Let
- $d\in\mathbb N$
- $\Omega\subseteq\mathbb R^d$ be open
- $\mathcal D(\Omega):=C_c^\infty(\Omega)$ and $$\mathfrak D(\Omega):=\left\{\Phi\in\mathcal D(\Omega)^d:\nabla\cdot\Phi=0\right\}$$
In a paper, I've found the following theorem: Let $f\in\mathcal D'(\Omega)^d$ $\Rightarrow$ $$\left.f\right|_{\mathfrak D(\Omega)}=0\;\Leftrightarrow\;\exists p\in\mathcal D'(\Omega):f=\nabla p\;.\tag 1$$ This statement can be found in various books related to the study of the Navier-Stokes equations.
However, $(1)$ is obviously nonsense, cause by definition $f$ is a mapping $\mathcal D(\Omega)\to\mathbb R^d$ and the elements of $\mathfrak D(\Omega)$ are elements of $\mathcal D(\Omega)^d$, i.e. $\left.f\right|_{\mathfrak D(\Omega)}$ is an undefined symbol sequence.

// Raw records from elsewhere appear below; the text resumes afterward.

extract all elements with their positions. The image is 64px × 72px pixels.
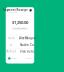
staticText: To <box>9 43 12 47</box>
staticText: $1,250.00 <box>12 20 28 25</box>
staticText: #A12F9 <box>26 58 32 59</box>
staticText: From <box>8 36 14 40</box>
staticText: Payment Completed <box>13 28 26 30</box>
staticText: Visa 4242 <box>20 50 35 53</box>
staticText: Alex Morgan <box>19 36 36 40</box>
staticText: Mar 12, 2024 <box>9 12 18 14</box>
button[interactable]: Close <box>29 9 32 12</box>
staticText: Verified <box>11 58 17 59</box>
staticText: Studio Co. <box>20 43 35 47</box>
staticText: Payment Receipt <box>3 8 28 12</box>
staticText: Method <box>5 50 16 53</box>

So, at a first glance I thought they possibly mean $\left(\mathcal D(\Omega)^d\right)'$ instead of $\mathcal D'(\Omega)^d$. However, they write $f=(f_1,\ldots,f_d)$ in the paper (what suggests that $f$ is an $\mathbb R^d$-valued mapping) and by definition $\nabla p$ is a mapping $\mathcal D(\Omega)^d\to\mathbb R$.
So, my question is: How do I need to interpret this theorem?